═══ RECORDS TO USE
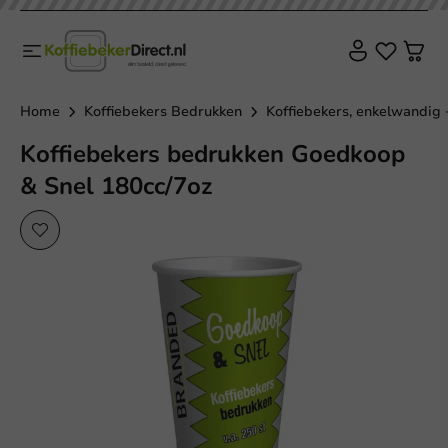
Home
Koffiebekers Bedrukken
Koffiebekers, enkelwandig 
Koffiebekers bedrukken Goedkoop
& Snel 180cc/7oz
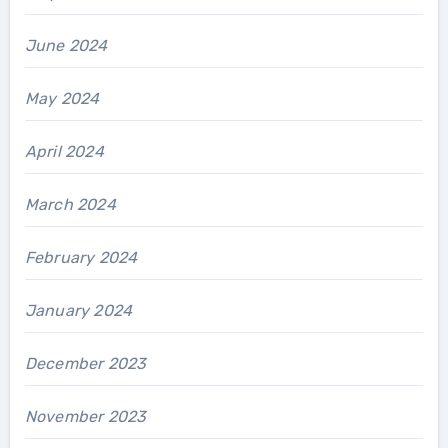
June 2024
May 2024
April 2024
March 2024
February 2024
January 2024
December 2023
November 2023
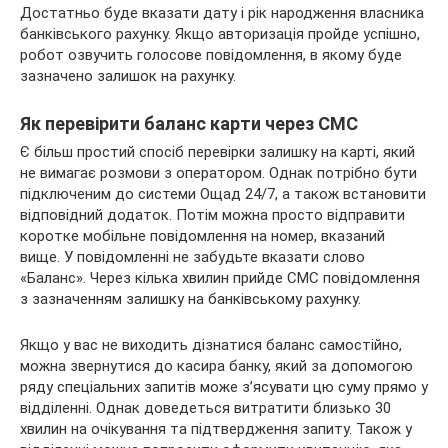
Достатньо буде вказати дату і рік народження власника
банківського рахунку. Якщо авторизація пройде успішно,
робот озвучить голосове повідомлення, в якому буде
зазначено залишок на рахунку.
Як перевірити баланс карти через СМС
Є більш простий спосіб перевірки залишку на карті, який
не вимагає розмови з оператором. Однак потрібно бути
підключеним до системи Ощад 24/7, а також встановити
відповідний додаток. Потім можна просто відправити
коротке мобільне повідомлення на номер, вказаний
вище. У повідомленні не забудьте вказати слово
«Баланс». Через кілька хвилин прийде СМС повідомлення
з зазначенням залишку на банківському рахунку.
Якщо у вас не виходить дізнатися баланс самостійно,
можна звернутися до касира банку, який за допомогою
ряду спеціальних запитів може з’ясувати цю суму прямо у
відділенні. Однак доведеться витратити близько 30
хвилин на очікування та підтвердження запиту. Також у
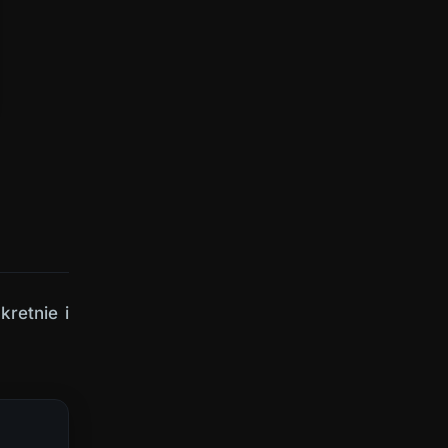
kretnie i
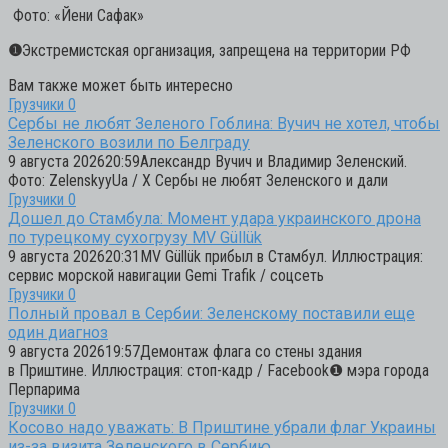
Фото: «Йени Сафак»
❶
Экстремистская организация, запрещена на территории РФ
Вам также может быть интересно
Грузчики
0
Сербы не любят Зеленого Гоблина: Вучич не хотел, чтобы
Зеленского возили по Белграду
9 августа 202620:59Александр Вучич и Владимир Зеленский.
Фото: ZelenskyyUa / X Сербы не любят Зеленского и дали
Грузчики
0
Дошел до Стамбула: Момент удара украинского дрона
по турецкому сухогрузу MV Güllük
9 августа 202620:31MV Güllük прибыл в Стамбул. Иллюстрация:
сервис морской навигации Gemi Trafik / соцсеть
Грузчики
0
Полный провал в Сербии: Зеленскому поставили еще
один диагноз
9 августа 202619:57Демонтаж флага со стены здания
в Приштине. Иллюстрация: стоп-кадр / Facebook❶ мэра города
Перпарима
Грузчики
0
Косово надо уважать: В Приштине убрали флаг Украины
из-за визита Зеленского в Сербию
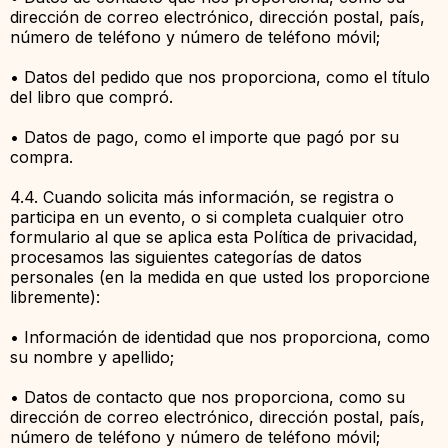
dirección de correo electrónico, dirección postal, país,
número de teléfono y número de teléfono móvil;
• Datos del pedido que nos proporciona, como el título
del libro que compró.
• Datos de pago, como el importe que pagó por su
compra.
4.4. Cuando solicita más información, se registra o
participa en un evento, o si completa cualquier otro
formulario al que se aplica esta Política de privacidad,
procesamos las siguientes categorías de datos
personales (en la medida en que usted los proporcione
libremente):
• Información de identidad que nos proporciona, como
su nombre y apellido;
• Datos de contacto que nos proporciona, como su
dirección de correo electrónico, dirección postal, país,
número de teléfono y número de teléfono móvil;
══════
_WHAT IS REQUIRED_.
Quote the records above exactly, from the first line through the line containing "Дошел до Стамбула: Момент", and leave out the pictures.

_EXERCISE SOLUTION_.
Home
Koffiebekers Bedrukken
Koffiebekers, enkelwandig 
Koffiebekers bedrukken Goedkoop
& Snel 180cc/7oz
June 2024
May 2024
April 2024
March 2024
February 2024
January 2024
December 2023
November 2023
Достатньо буде вказати дату і рік народження власника
банківського рахунку. Якщо авторизація пройде успішно,
робот озвучить голосове повідомлення, в якому буде
зазначено залишок на рахунку.
Як перевірити баланс карти через СМС
Є більш простий спосіб перевірки залишку на карті, який
не вимагає розмови з оператором. Однак потрібно бути
підключеним до системи Ощад 24/7, а також встановити
відповідний додаток. Потім можна просто відправити
коротке мобільне повідомлення на номер, вказаний
вище. У повідомленні не забудьте вказати слово
«Баланс». Через кілька хвилин прийде СМС повідомлення
з зазначенням залишку на банківському рахунку.
Якщо у вас не виходить дізнатися баланс самостійно,
можна звернутися до касира банку, який за допомогою
ряду спеціальних запитів може з’ясувати цю суму прямо у
відділенні. Однак доведеться витратити близько 30
хвилин на очікування та підтвердження запиту. Також у
kretnie i
Фото: «Йени Сафак»
❶
Экстремистская организация, запрещена на территории РФ
Вам также может быть интересно
Грузчики
0
Сербы не любят Зеленого Гоблина: Вучич не хотел, чтобы
Зеленского возили по Белграду
9 августа 202620:59Александр Вучич и Владимир Зеленский.
Фото: ZelenskyyUa / X Сербы не любят Зеленского и дали
Грузчики
0
Дошел до Стамбула: Момент удара украинского дрона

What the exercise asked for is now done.